Social Security Representative Payees
Social Security pays to an account with a designated rep payee for beneficiaries who can’t act for themselves. So, on this particular account, the rep payee, which is typically a close family member, but could be someone else, is already authorized to control that particular asset. So, this doesn’t typically completely avoid the need for a guardianship, but does mean that one account receiving income can be accessed and utilized for an individual without the intervention of a guardian.

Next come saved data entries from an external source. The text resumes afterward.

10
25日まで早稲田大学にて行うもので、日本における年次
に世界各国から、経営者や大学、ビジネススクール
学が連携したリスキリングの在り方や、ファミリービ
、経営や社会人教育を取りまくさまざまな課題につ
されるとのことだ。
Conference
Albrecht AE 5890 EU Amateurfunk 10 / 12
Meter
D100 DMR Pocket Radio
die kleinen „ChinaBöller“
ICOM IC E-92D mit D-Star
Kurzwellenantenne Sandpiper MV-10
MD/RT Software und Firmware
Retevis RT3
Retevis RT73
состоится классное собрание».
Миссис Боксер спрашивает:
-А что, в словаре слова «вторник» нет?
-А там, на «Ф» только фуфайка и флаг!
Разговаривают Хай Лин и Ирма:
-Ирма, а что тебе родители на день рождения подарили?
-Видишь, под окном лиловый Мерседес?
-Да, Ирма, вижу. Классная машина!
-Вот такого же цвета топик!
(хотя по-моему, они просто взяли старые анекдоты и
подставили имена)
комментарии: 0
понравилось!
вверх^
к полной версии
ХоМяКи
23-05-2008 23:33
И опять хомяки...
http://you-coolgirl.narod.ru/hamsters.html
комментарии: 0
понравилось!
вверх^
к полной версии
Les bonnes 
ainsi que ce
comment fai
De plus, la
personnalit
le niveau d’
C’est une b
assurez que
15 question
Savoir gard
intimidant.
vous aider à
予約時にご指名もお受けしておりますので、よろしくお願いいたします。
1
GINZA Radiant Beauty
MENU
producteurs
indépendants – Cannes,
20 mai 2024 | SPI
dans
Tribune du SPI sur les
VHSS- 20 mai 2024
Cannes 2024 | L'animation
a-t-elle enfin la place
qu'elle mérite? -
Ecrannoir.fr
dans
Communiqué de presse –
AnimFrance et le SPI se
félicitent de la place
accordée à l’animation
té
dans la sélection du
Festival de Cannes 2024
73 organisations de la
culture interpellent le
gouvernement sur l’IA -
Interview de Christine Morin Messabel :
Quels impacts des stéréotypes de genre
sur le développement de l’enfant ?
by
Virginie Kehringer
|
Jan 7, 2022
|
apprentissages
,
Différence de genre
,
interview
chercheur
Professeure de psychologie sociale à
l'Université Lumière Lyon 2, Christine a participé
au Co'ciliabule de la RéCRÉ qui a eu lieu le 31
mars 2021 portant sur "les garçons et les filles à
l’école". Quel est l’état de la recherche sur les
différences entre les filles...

Community Property Administration by a Spouse
This is distinctly a Texas solution, but we have community and separate property. Community property is owned by the marriage, as opposed to the individual. So, depending on the assets of the individual, her marital status and suitability of the spouse to do this, community administration might be a helpful guardianship alternative.
Guardianship Appointment
Although this isn’t a guardianship alternative, I’d be remiss if I didn’t mention it. You have the power to name the person who you would want to be a guardian for you if guardianship is necessary. We routinely prepare these for clients so that should guardianship be necessary, you’ve told the court who should do it. They are very seldom necessary due to the estate planning we put in place, but it serves a belt and suspenders approach to ensure you have as much control over a guardianship process as possible.
Other Alternatives
There are other guardianship alternatives beyond what I included here, but key factor is that preplanning is the best guardianship alternative. Talk with an experienced estate planning attorney to protect yourself or loved ones from having to pursue guardianship.